Abandonment of therapy: Abandonment of therapy is a major cause of treatment failure in most LMIC affecting 40–60 % cases [30, 31]. The AHOPCA group defines abandonment as an interruption of 4 or more weeks of scheduled therapy; this has been suggested as a uniform definition by the SIOP Abandonment Working Group [32]. Successful interventions have been used to prevent abandonment in different countries. At the National Pediatric Cancer Unit in Guatemala, abandonment has decreased from the historic 42 % before opening of the cancer center to less than 2 % in 2011 for all types of pediatric cancer through the establishment of a psychosocial team including both social workers and psychologists whose aim is to support families throughout the cancer experience, and provide funds for transportation, lodging, and food baskets when necessary (Silvia Rivas F and Antillon F, unpublished observations). In Recife, Brazil, through the provision of lodging, social work, transportation, and food subsidies, and the establishment of a parent group, a fundraising foundation, and a patient tracking system, abandonment among children with ALL decreased from 16 % in 1980 to 1 % in 2002 [12].

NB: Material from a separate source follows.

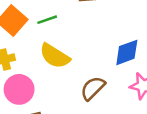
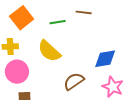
green line: (47, 20) -> (58, 22), moved

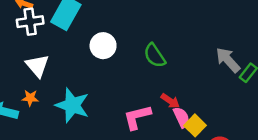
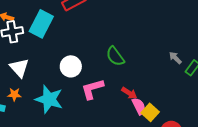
white circle: (103, 46) -> (71, 66), moved
gray arrow: (228, 60) -> (175, 58), size x0.6
pink L-shape: (137, 117) -> (92, 89), moved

Treatment for ALL in HIC consists of complex combination chemotherapy regimens that last about 2.5–3 years, with 6–8 months of relatively intensive therapy followed by 1.5–2 years of low intensity maintenance therapy during which most children can resume normal activities and attend school. A core set of chemotherapy drugs needed for treatment of childhood ALL has been defined (Table 16.3) with additional information available regarding drugs needed for pediatric oncology treatment in LMIC [33, 34]. These drugs have been widely available in HIC for many years; most are readily available in LMIC and relatively inexpensive, with the exception of asparaginase preparations, which can be extremely expensive in both LMIC and HIC.